Dear David, my lawyer is telling me things that I feel he shouldn’t say to me. He became our family lawyer because of his association with my husband. They are schoolmates and best friends. I had an intuition that my husband was having an affair. He is the type who covers his every step because he doesn’t want to be caught. He deletes his messages and call history. Before he gets home, he stays in his car a few meters away from the house to do all whatever with his whores on phone before presenting himself spotless to me in the house.
My plan last year was to divorce him but I got pregnant. One of his whores called me on 14th February to inform me about their affair and pleaded for forgiveness.
She also asked me to help her with money to pay for her mother’s surgery. I told her to ask my husband since she was sleeping with him but she said he wasn’t forthcoming after she brought up the issue of money and thinks he has moved on with another woman. Dave, she was hurt when she was speaking. She felt used and I felt sorry for her. She told me she wants to teach my husband a lesson by hurting him for using her.
I told her to do as she pleases because I didn’t care about my husband anymore. March 8th, my husband was rushed to the hospital and left there by the woman who had brought him. I was informed to come over and Dave, my husband’s penis has been broken. According to the doctor, the woman who brought him in, after 8 pm said they were having sex and she accidentally sat and forced her weight on his penis while riding on top of him. He has had 4 surgeries and he is still not getting better.

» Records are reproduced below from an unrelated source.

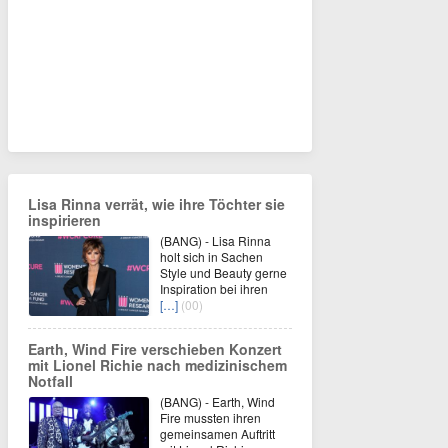
Lisa Rinna verrät, wie ihre Töchter sie
inspirieren
(BANG) - Lisa Rinna
holt sich in Sachen
Style und Beauty gerne
Inspiration bei ihren
[…]
(00)
Earth, Wind Fire verschieben Konzert
mit Lionel Richie nach medizinischem
Notfall
(BANG) - Earth, Wind
Fire mussten ihren
gemeinsamen Auftritt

He has been in so much pain since 8th March. He said the trauma effect of the bending of the erected penis broke not just the tunica albuginea. I don’t even know what the fuck it means but I don’t care. His doctor said he might die if care is not taken since the damage caused is irreparable. His mother and father came over and I told them I wanted a divorce after they had visited him at the hospital and been informed about his condition.

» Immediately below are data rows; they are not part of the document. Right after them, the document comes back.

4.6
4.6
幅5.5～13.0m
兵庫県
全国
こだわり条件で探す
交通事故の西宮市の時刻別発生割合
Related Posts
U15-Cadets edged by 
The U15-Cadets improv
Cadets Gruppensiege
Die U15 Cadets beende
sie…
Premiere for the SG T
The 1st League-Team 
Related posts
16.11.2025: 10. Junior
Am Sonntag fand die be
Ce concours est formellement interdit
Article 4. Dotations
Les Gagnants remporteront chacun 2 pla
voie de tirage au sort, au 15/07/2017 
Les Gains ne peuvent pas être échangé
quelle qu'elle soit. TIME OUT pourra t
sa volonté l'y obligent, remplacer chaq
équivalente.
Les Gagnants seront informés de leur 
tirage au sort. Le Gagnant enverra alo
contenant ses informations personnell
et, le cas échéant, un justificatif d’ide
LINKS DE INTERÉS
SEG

My lawyer is advising me not to file for divorce at this time because he thinks my husband needs me now the most. The truth is that I don’t want to be the wife taking the responsibility of caring for him at this moment. I can’t David, I’m pregnant and I have two other young kids. I can’t add my husband to it. His family is giving me pressure to forgive him but my heart is already out of the marriage. They are all making me look like the bad one and it’s already affecting my mental health. What do I do?